Odpowiedział mi śmiech mężczyzny i krótka
odpowiedź:
-Okna!
Nie potrafiłam oderwać wzroku od jego sylwetki,
kiedy szedł w stronę telefonu. Nie umiałam też opanować wielkiego uśmiechu,
który widniał na mojej twarzy, od kiedy on znów stał się częścią mojego życia.
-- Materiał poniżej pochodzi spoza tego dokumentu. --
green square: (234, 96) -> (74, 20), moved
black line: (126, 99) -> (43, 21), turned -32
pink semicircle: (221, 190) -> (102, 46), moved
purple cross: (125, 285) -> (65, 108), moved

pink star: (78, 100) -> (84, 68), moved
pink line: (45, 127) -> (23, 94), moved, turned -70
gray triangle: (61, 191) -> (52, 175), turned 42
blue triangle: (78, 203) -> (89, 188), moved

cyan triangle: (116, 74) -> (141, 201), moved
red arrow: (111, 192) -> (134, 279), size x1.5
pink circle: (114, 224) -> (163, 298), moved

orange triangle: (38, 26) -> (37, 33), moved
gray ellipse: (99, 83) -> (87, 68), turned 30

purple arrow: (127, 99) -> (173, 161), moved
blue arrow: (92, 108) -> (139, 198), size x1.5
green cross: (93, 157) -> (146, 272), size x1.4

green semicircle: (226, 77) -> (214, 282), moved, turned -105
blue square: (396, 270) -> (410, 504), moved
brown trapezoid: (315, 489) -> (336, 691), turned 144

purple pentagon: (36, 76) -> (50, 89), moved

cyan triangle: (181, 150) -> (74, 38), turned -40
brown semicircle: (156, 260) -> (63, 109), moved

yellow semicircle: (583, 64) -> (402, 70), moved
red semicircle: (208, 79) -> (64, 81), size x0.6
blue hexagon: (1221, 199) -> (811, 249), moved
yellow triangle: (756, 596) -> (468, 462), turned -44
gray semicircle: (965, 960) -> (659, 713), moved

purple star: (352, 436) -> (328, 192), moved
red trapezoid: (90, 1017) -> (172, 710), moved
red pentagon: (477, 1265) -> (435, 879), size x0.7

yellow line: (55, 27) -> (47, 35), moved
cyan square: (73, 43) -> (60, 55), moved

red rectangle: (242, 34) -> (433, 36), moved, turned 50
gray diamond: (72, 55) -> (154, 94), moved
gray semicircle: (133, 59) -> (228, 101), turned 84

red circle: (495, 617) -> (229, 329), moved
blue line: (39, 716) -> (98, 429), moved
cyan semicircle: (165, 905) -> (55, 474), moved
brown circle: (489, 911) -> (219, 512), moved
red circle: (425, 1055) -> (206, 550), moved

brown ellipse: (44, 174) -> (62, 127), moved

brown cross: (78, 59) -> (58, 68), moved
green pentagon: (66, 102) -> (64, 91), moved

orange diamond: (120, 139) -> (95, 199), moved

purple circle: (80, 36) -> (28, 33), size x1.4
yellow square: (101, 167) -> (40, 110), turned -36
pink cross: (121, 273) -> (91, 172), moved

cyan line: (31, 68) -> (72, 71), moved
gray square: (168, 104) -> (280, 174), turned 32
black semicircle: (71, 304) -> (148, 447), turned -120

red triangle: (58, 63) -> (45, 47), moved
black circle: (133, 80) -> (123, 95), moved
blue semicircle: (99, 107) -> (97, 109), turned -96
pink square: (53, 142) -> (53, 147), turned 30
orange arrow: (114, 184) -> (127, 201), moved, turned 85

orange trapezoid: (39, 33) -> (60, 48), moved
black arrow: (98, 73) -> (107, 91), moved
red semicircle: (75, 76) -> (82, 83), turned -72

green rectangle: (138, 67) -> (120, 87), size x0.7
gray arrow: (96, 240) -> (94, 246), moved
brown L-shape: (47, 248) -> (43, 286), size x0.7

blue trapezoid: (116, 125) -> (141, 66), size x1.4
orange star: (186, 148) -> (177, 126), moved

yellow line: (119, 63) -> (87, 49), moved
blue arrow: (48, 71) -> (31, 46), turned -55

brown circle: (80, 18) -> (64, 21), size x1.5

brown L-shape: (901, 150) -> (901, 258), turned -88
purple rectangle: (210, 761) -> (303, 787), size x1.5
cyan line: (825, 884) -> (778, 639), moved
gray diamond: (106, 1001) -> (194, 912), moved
-Halo? – spytał, podnosząc słuchawkę.
-…
-Nie mogę, jestem zajęty
-…
-Nie upiłem się, mam gościa…
-…
-To nie jest żadna…
-…
-Noż kurwa! – krzyknął wyraźnie wyprowadzony z
równowagi, rzucając słuchawką.
-Co jest? – spytałam, mając jakieś takie dziwne
uczucie, że nasze wylegiwanie się w łóżku właśnie dobiega końca.
-To Richie – burknął blondyn, wchodząc do sypialni
i kładąc się obok mnie, na pościeli – mam do niego jechać, bo naszła go jakaś
wena, czy coś i niczego nie potrzebuje tak bardzo, jak tekstów piosenek, które
ostatnio napisaliśmy i które, niestety, są u mnie.
-No to ty jedź, a ja sobie pośpię – uśmiechnęłam
się do niego, wystawiając język.
-O nie, tak to kochanie nie będzie – mruknął,
nachylając się nade mną – Myślisz, że pozwolę ci tu zostać, kiedy ja przez
ciebie prawie nie zmrużyłem oka? Idziesz ze mną – pocałował mnie tak, że
zapomniałam o Bożym świecie. Po takim argumencie nie potrafiłam mu odmówić,
zrobiłbym wszystko, o co by mnie poprosił.
-Hej! – krzyknęłam, kiedy nagle się ode mnie
oderwał.
-Przykro mi, ale musimy się zbierać.
Posłałam mu nienawistne spojrzenie, ale w
odpowiedzi dostałam jedynie szeroki uśmiech, przez którego nie mogłam się długo
złościć.
Czułam na sobie jego wzrok, kiedy zakładałam na
siebie bieliznę i kolejne partie ubrania.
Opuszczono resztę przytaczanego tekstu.